On the husband front: hopefully you have the communication and stability in your relationship that allows you to sit and have a measured and reasonable conversation with your husband in which you not only convey your need for him to pick up his share of the child raising/ferrying/feeding etc etc work, but also be sure that when raising problems you also provide potential solutions to those problems. His response is likely to be that he is working full time and that when you had kids you had a conversation in which you conveyed your preference that you do child raising (or that you did not voice any concerns at the time etc etc). If his schedule truly is flexible then present him with a schedule that you've worked out that makes things more even in terms of child care duties, and ask him for his input.
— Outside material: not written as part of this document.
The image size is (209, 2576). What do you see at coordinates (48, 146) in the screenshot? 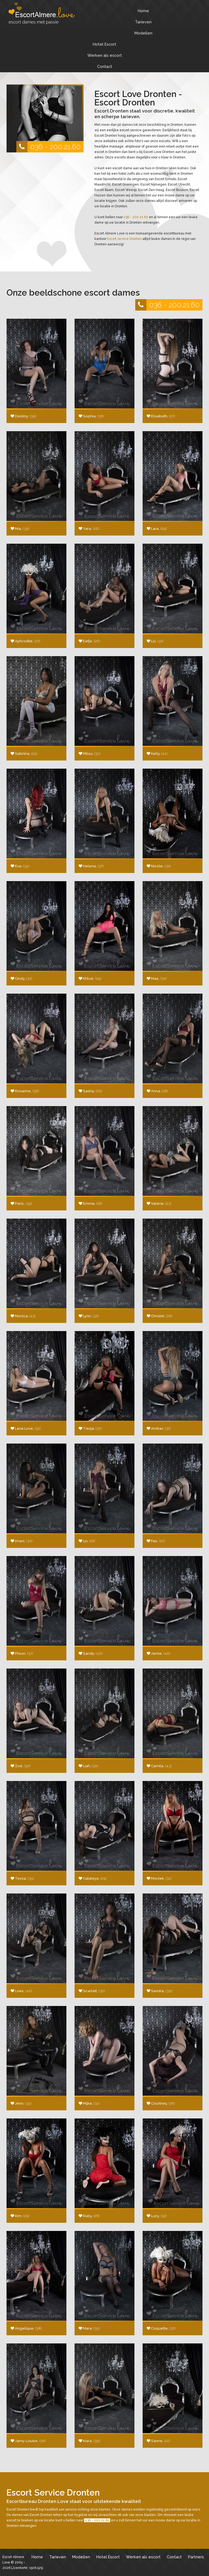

As for your work situation: If you cannot drive and there is no way for you to change that situation then you are indeed reliant on buses. As an initial matter you can/should try to get a job that allows you to work from home. It also sounds like you may benefit from trying to figure out ways to be self-employed. What skills do you have?? Are any of them suited to a self-employed job?? If not, what skills would you need to learn so you could be self-employed?? There are loads of jobs out there at the moment - the question is whether you have the stomach for some of them. In terms of minimum wage/lower paid jobs: there are LOADS of carer jobs out there - and many of them have adjustable hours and can be extremely flexible. They are crying out for those kinds of workers at the moment, which means you would have far more ability to set your hours and expectations. Identify whether there are care homes near you and go from there. If you don't want to do care work or similar then what skills do you have and what do you want to do?? Most schools need teaching assistants: those are school hour and term time specific and require next to no skills whatsoever other than a clean DBS check and base level GSCE grades. If, for some reason, you don't have those GSCE or equivalent grades then it would be definitely worth your while to get those grades.
Good luck - try to work on other stuff that you have in your control: A positive mental attitude, communication skills, being a problem solver and coming up with solutions rather than just problems, and presenting yourself as someone who is great to work with rather than someone who is negative/difficult to work with etc etc. If you struggle with any of those things there are lots of resources online that can help you, and books etc at the local library.